From: Modern Healthcare – 9/22/15

A federal judge handed hospitals a partial win Monday when he ruled the HHS secretary must provide better justification for the part of the much maligned two-midnight rule that would cut inpatient payments to hospitals.

The judge’s ruling doesn’t change the two-midnight rule or the payment reductions for now, but it may open the door to possible changes in the future, experts said. The judge also ordered HHS to re-open that part of the rule to comments.

U.S. District Court Judge Randolph Moss sided Monday with the American Hospital Association and scores of hospitals and other associations around the country who challenged payment reductions accompanying the two-midnight rule.
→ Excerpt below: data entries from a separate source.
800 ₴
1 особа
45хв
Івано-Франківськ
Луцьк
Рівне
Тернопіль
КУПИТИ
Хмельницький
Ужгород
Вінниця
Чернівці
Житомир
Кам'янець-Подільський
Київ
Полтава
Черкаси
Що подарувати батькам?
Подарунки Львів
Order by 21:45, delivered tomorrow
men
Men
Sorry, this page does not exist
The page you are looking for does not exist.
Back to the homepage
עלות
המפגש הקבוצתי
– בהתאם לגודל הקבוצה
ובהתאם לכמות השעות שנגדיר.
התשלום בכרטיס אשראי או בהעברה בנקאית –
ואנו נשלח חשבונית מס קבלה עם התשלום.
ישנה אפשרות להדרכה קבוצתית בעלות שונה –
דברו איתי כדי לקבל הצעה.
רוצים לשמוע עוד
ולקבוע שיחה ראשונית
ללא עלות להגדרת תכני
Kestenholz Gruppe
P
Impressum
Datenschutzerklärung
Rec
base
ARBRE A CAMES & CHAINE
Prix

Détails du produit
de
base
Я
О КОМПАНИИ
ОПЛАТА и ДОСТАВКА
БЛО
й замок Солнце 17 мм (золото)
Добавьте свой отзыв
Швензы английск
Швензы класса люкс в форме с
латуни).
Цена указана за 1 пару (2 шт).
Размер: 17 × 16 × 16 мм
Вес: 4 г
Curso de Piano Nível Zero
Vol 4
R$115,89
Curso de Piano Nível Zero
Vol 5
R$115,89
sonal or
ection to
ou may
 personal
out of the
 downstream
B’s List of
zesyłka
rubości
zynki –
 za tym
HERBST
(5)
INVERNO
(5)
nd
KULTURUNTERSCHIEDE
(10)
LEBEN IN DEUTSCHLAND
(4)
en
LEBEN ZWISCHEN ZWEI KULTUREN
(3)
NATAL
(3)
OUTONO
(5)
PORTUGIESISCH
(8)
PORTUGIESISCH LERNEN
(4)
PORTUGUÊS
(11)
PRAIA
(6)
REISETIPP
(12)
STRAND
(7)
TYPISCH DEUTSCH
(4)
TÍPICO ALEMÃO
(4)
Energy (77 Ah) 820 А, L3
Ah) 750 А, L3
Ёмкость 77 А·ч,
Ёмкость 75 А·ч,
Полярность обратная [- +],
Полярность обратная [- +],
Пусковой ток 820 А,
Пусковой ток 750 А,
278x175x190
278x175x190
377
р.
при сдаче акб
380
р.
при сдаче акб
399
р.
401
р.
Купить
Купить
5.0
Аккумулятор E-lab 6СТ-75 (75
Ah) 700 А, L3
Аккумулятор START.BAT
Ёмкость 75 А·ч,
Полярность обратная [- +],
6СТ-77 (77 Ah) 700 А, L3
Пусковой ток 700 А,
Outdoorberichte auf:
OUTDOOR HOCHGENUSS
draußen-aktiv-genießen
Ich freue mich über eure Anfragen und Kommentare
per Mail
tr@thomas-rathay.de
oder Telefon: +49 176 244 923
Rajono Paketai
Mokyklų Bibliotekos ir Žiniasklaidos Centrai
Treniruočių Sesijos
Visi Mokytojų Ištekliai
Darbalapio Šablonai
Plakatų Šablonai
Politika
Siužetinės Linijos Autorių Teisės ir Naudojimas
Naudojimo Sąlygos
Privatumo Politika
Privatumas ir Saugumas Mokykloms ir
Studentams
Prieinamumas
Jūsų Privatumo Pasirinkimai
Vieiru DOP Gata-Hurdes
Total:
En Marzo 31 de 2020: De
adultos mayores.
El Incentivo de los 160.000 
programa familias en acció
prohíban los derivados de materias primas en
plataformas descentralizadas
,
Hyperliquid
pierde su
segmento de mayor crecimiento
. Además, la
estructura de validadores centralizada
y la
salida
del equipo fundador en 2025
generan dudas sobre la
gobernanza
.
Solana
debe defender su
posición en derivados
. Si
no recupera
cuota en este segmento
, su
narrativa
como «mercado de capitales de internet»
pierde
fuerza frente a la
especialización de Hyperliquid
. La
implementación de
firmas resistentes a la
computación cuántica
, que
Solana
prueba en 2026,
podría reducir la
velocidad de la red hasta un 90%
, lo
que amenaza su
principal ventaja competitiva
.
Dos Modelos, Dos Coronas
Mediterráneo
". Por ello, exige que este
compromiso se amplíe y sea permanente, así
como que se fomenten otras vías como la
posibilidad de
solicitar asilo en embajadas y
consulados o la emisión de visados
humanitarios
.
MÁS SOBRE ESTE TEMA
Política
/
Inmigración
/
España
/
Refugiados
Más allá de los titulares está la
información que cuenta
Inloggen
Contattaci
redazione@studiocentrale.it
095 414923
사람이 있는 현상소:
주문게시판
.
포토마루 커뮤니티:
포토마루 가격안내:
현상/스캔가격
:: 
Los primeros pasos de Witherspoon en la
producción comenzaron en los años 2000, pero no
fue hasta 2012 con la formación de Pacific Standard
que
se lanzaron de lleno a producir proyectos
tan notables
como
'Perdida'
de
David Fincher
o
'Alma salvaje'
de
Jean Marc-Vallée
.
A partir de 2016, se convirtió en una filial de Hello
The rule, currently on hold, directs CMS payment contractors to consider short-term hospital stays as inpatient admissions if they span two midnights even though they otherwise should have been billed as an outpatient observation visit.

The HHS secretary predicted the two-midnight change would lead to a large shift of encounters from outpatient to inpatient status at a cost of $220 million to Medicare. She proposed offsetting that cost by reducing compensation for inpatient services by 0.2%.  Hospitals, however, disagree with that prediction and say the rate cut is unnecessary.

The hospitals argued in this case, Shands Jacksonville Medical Center v. Burwell, that the payment reduction was put forward without adequate notice or a meaningful opportunity to comment. Randolph agreed Monday that the agency did not allow for adequate comment.

“This is not a case where the agency simply failed to provide sufficient detail in its explanation for its action or failed to address a discrete comment,” the judge wrote. “Rather, the Secretary omitted ‘critical material on which it relie[d],’ and thus ‘deprive[d] commenters of a right … to participate in rulemaking.”

The judge, however, stopped short of throwing out the entire rule. Instead he said the HHS secretary must provide additional justification for that part of the rule and allow public comment. The judge wrote, however, that vacating the entire rule may be a possibility if the Secretary doesn’t take corrective action quickly and give serious consideration to new comments.

CMS referred a request for comment on the case to the Department of Justice, which declined to comment Tuesday.

Lawrence Hughes, assistant general counsel for the American Hospital Association, called the decision Monday “a significant victory for hospitals.”

Some experts say that while the decision is potentially good for hospitals, it doesn’t necessarily change anything for them in the immediate future. But it gives them a chance to keep fighting against the rate reduction.

“It doesn’t have any immediate impact, but it means the Secretary is going to have to explain the basis for its conclusion … so the hospitals are still in the game,” said David Glaser, a shareholder at Fredrikson and Byron.

He called the decision “a slap to CMS.”

Michael Clark, special counsel at Duane Morris, said hospitals shouldn’t change what they’re doing in response to the latest decision on the controversial rule. “If I’m one of the affected hospitals, I’m certainly not going to run the risk of violating the pronouncement of the Secretary,” Clark said. “If it turns out they can justify the rulemaking later on, you’re putting yourself at risk.”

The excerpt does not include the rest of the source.